__PROBLEM__
Pull every line containing "Спортивные" from the entries.

----- RECORDS FOR THIS TASK -----

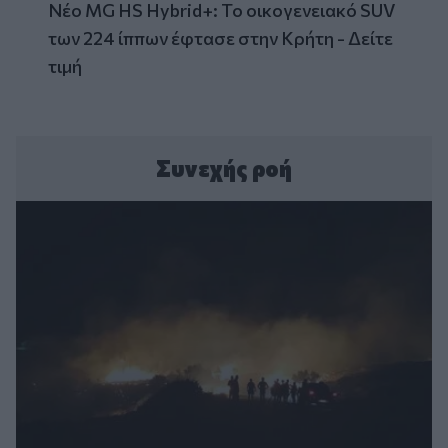
Νέο MG HS Hybrid+: Το οικογενειακό SUV
των 224 ίππων έφτασε στην Κρήτη - Δείτε
τιμή
Συνεχής ροή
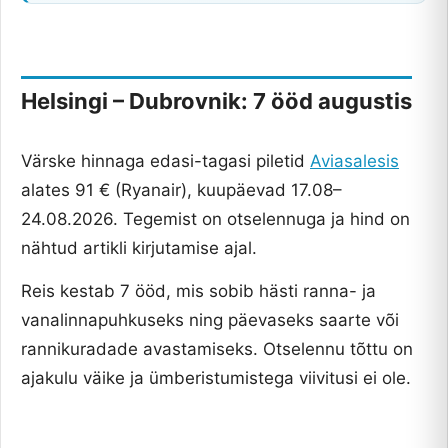
Helsingi – Dubrovnik: 7 ööd augustis
Värske hinnaga edasi-tagasi piletid
Aviasalesis
alates 91 € (Ryanair), kuupäevad 17.08–
24.08.2026. Tegemist on otselennuga ja hind on
nähtud artikli kirjutamise ajal.
Reis kestab 7 ööd, mis sobib hästi ranna- ja
vanalinnapuhkuseks ning päevaseks saarte või
rannikuradade avastamiseks. Otselennu tõttu on
ajakulu väike ja ümberistumistega viivitusi ei ole.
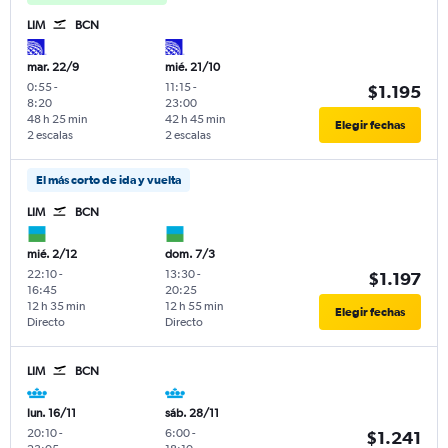
LIM
BCN
mar. 22/9
mié. 21/10
0:55
-
11:15
-
$1.195
8:20
23:00
48 h 25 min
42 h 45 min
Elegir fechas
2 escalas
2 escalas
El más corto de ida y vuelta
LIM
BCN
mié. 2/12
dom. 7/3
22:10
-
13:30
-
$1.197
16:45
20:25
12 h 35 min
12 h 55 min
Elegir fechas
Directo
Directo
LIM
BCN
lun. 16/11
sáb. 28/11
20:10
-
6:00
-
$1.241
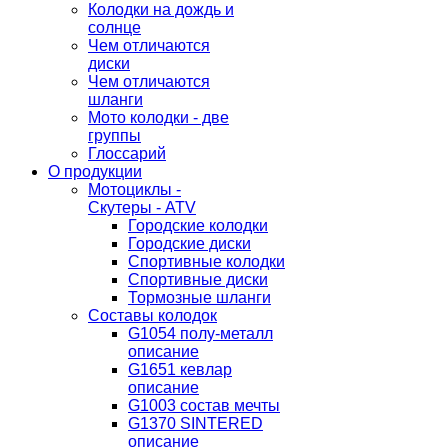
Колодки на дождь и
солнце
Чем отличаются
диски
Чем отличаются
шланги
Мото колодки - две
группы
Глоссарий
О продукции
Мотоциклы -
Скутеры - ATV
Городские колодки
Городские диски
Спортивные колодки
Спортивные диски
Тормозные шланги
Составы колодок
G1054 полу-металл
описание
G1651 кевлар
описание
G1003 состав мечты
G1370 SINTERED
описание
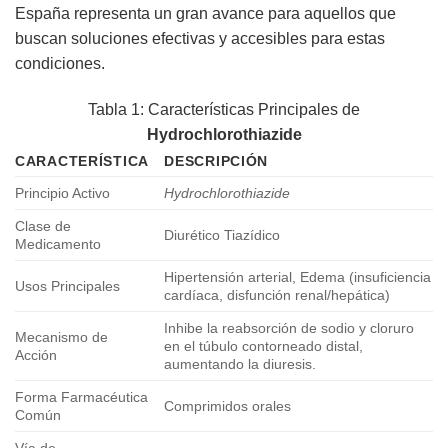
España representa un gran avance para aquellos que
buscan soluciones efectivas y accesibles para estas
condiciones.
Tabla 1: Características Principales de
Hydrochlorothiazide
CARACTERÍSTICA
DESCRIPCIÓN
Principio Activo
Hydrochlorothiazide
Clase de
Diurético Tiazídico
Medicamento
Hipertensión arterial, Edema (insuficiencia
Usos Principales
cardíaca, disfunción renal/hepática)
Inhibe la reabsorción de sodio y cloruro
Mecanismo de
en el túbulo contorneado distal,
Acción
aumentando la diuresis.
Forma Farmacéutica
Comprimidos orales
Común
Vía de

-----

__EXERCISE ANSWER__
Спортивные колодки
Спортивные диски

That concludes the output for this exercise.